The quality of the Real-Time behavior depends on the precision of the overall basic cycle time. The length of individual phases can vary as long as the total of all phases remain within the basic cycle time boundaries. Adherence to the basic cycle time is monitored by the Managing Node. The duration of the isochronous and the asynchronous phase can be configured.

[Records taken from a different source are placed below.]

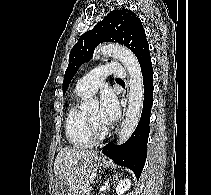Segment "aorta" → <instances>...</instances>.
<instances>
[{"label": "aorta", "instance_id": "1", "mask_svg": "<svg viewBox=\"0 0 211 195\" xmlns=\"http://www.w3.org/2000/svg\"><path fill=\"white\" fill-rule=\"evenodd\" d=\"M96 54L112 56L119 60L129 75L128 109L122 128L118 134L117 143L123 144L135 131L143 108L144 85L141 67L136 56L127 48L115 44H103L97 47ZM98 106V101L93 98L86 99L81 104V109L90 110Z\"/></svg>", "mask_w": 211, "mask_h": 195}]
</instances>
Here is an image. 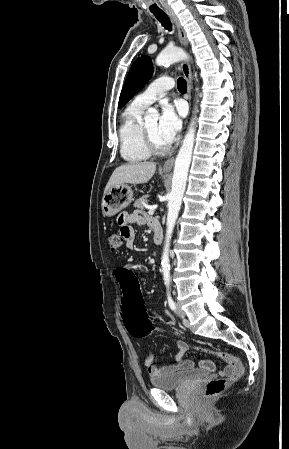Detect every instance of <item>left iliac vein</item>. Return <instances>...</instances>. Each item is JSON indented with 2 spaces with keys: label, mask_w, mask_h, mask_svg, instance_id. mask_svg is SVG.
<instances>
[{
  "label": "left iliac vein",
  "mask_w": 289,
  "mask_h": 449,
  "mask_svg": "<svg viewBox=\"0 0 289 449\" xmlns=\"http://www.w3.org/2000/svg\"><path fill=\"white\" fill-rule=\"evenodd\" d=\"M175 312H176V314H177L180 318H182L183 324H184L186 327H190V323H189V321L186 319V314H185V312L183 311V309L180 307V305H177V306H176Z\"/></svg>",
  "instance_id": "4c4485c4"
}]
</instances>
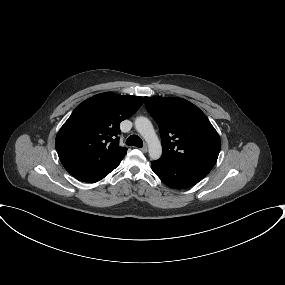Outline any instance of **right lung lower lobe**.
Here are the masks:
<instances>
[{
    "label": "right lung lower lobe",
    "instance_id": "right-lung-lower-lobe-1",
    "mask_svg": "<svg viewBox=\"0 0 285 285\" xmlns=\"http://www.w3.org/2000/svg\"><path fill=\"white\" fill-rule=\"evenodd\" d=\"M107 175V174H106ZM106 175H101V176H97V177H91V178H84L80 175H72L74 176L76 179L84 181V182H89V183H94L97 182L99 180H101L102 178H104Z\"/></svg>",
    "mask_w": 285,
    "mask_h": 285
}]
</instances>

===Multiplex for bandwidth optimization===

In addition to transferring isochronous data during each basic cycle, some nodes are also able to share transfer slots for better bandwidth utilization. For that reason, the isochronous phase can distinguish between transfer slots dedicated to particular nodes, which have to send their data in every basic cycle, and slots shared by nodes to transfer their data one after the other in different cycles. Therefore, less important yet still time-critical data can be transferred in longer cycles than the basic cycle. Assigning the slots during each cycle is at the discretion of the Managing Node.

===Poll response chaining===

Mode used mainly for robotics applications and large superstructures. Key is a lower number of frames and better data distribution.

== OpenSAFETY ==
Today, machines, plants and safety systems are stuck in a rigid scheme made up of hardware-based safety functions. The consequences of this are cost-intensive cabling and limited diagnostic options. The solution is the integration of safety relevant application data into the standard serial control protocol. OpenSAFETY allows both publish/subscriber and client/server communication. Safety relevant data is transmitted via an embedded data frame inside of standard communication messages. Measures to avoid any undetected failures due to systematic or stochastic errors are an integral part of a functional safety protocol. OpenSAFETY is in conformance with IEC 61508. The protocol fulfills the requirements of SIL 3. Error detection techniques have no impact on existing transport layers.